In this tutorial we will train a word embedding usiang a simple Keras model for a sentiment calssification task, and then visualize them in the Embedding Projector.

## Representing text as numbers

ML models take vectors as input. When working with text, the first thing you must do is come up with a strategy to convert string to numbers (or to vectorize the text) before feeding it to the model. In this section, we will look at three startegies for doing so.

### One-hot encodings

As a first idea, you migth "one-hot" encode wach word in your vocabulary. To represent each word, you will create a zero vector with length equal to the vocabulary, then place a one in the index that corresponds to the word.

** This approach is inefficient. A one-hot encoded vector is sparse (meaning, most indices are zero). 

###Encode each word with a unique number

A second approach you migth try is to encode each word using a unique number. Assign to each word an integer and construct a vector with the integers of the words.

This approach is efficient. Instead of a sparse vector, you now have a dense one (where all elements are full).

### Word embeddings

Word embeddings give us a way to use an efficient, dense representation in which similar words have a similar encoding. Importantly, you don't have to specify this encoding by hand. An embedding is a dense vector of floating point values (the length of a vector is a parameter you specify). Instead of specifying the values for the emvedding manually, they are trainable parameters (weigths learned by the model during the training, in the same way a model learns weights for a dense layer).

It is common to see word embeddings that are 8-dimensional (for small datasets), up to 1024-dimensions when working with large datasets. A higher dimensional embedding can camputure fine-grained relationships between words, but takes more data to learn.

## Setup

In [None]:
import io
import os
import re
import shutil
import string
import tensorflow as tf

from tensorflow.keras import Sequential
from tensorflow.keras.layers import Dense, Embedding, GlobalAveragePooling1D
from tensorflow.keras.layers import TextVectorization

## Download the IMDb Dataset

You will use the Large Movie Review Dataset through the tutorial. You will train a sentiment classifier model on this dataset and in the process learn embeddings from scratch.

In [None]:
url = "https://ai.stanford.edu/~amaas/data/sentiment/aclImdb_v1.tar.gz"

dataset = tf.keras.utils.get_file("aclImdb_v1.tar.gz", url, untar=True, cache_dir='.', cache_subdir='')

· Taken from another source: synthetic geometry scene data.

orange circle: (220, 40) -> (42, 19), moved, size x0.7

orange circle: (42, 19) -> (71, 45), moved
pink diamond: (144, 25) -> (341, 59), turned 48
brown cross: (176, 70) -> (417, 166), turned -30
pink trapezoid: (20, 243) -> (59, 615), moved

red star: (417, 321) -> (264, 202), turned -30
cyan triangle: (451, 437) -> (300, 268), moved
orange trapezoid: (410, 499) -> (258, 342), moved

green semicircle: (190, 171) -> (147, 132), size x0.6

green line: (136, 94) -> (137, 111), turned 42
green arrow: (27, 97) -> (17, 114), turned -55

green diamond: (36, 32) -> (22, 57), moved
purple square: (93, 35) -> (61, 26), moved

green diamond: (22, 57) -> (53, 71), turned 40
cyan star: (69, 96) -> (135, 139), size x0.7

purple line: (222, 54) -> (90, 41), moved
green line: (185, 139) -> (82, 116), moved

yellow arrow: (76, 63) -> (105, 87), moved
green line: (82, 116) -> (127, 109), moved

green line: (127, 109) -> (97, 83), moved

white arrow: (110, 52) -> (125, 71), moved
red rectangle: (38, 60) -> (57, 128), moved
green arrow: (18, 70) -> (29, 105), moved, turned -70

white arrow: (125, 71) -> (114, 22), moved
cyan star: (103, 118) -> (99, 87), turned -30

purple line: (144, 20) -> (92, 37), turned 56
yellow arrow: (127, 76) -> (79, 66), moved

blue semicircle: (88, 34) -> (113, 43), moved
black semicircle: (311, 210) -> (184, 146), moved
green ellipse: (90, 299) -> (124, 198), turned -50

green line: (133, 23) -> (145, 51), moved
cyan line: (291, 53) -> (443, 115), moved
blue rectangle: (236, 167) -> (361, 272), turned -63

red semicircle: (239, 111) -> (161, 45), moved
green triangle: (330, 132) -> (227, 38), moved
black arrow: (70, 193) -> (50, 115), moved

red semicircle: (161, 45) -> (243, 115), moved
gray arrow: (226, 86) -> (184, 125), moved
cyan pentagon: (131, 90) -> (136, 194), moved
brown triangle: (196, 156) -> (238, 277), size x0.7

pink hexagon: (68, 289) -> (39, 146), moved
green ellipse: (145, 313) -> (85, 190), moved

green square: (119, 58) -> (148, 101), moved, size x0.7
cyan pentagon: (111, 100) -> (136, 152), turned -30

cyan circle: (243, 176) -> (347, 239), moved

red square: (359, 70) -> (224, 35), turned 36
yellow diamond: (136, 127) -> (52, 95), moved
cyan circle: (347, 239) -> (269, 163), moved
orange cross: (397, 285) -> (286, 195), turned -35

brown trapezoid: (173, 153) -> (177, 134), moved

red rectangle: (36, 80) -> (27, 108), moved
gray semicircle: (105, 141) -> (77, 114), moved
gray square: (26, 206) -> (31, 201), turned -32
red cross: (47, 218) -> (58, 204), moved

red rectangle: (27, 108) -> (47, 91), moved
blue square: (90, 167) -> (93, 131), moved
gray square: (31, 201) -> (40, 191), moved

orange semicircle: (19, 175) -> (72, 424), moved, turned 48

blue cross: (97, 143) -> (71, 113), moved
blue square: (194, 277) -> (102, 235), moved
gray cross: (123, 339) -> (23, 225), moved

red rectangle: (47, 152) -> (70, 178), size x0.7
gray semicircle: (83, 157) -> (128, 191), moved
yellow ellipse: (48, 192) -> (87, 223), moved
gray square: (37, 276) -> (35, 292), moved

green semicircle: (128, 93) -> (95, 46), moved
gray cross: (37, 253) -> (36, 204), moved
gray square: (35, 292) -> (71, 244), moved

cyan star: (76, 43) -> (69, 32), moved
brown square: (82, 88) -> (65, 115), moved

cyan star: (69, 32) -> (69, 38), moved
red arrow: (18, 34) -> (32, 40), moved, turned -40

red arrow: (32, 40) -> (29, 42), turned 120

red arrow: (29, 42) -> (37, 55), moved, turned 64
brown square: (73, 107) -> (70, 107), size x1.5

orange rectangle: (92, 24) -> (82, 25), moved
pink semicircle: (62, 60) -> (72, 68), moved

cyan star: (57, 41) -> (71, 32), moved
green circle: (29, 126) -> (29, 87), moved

dataset_dir = os.path.join(os.path.dirname(dataset), 'aclImdb')
os.listdir(dataset_dir)

Take a look at the train/ directory. It has pos and neg folders with movie reviews labelled as positive and negative respectively. You will use reviews from pos and neg folders to train a binary classification model.

In [None]:
train_dir = os.path.join(dataset_dir, 'train')
os.listdir(train_dir)

The train directory also has additional folders which should be removed before creating training dataset.

In [None]:
remove_dir = os.path.join(train_dir, 'unsup')
shutil.rmtree(remove_dir)

Next, create a tf.data.Dataset using tf.keras.utils.text_dataset_from_directory.

In [None]:
batch_size = 1024
seed = 123

train_ds = tf.keras.utils.text_dataset_from_directory('aclImdb/train', batch_size=batch_size, validation_split=0.2, subset='training', seed=seed)
val_ds = tf.keras.utils.text_dataset_from_directory('aclImdb/train', batch_size=batch_size, validation_split=0.2, subset='validation', seed=seed)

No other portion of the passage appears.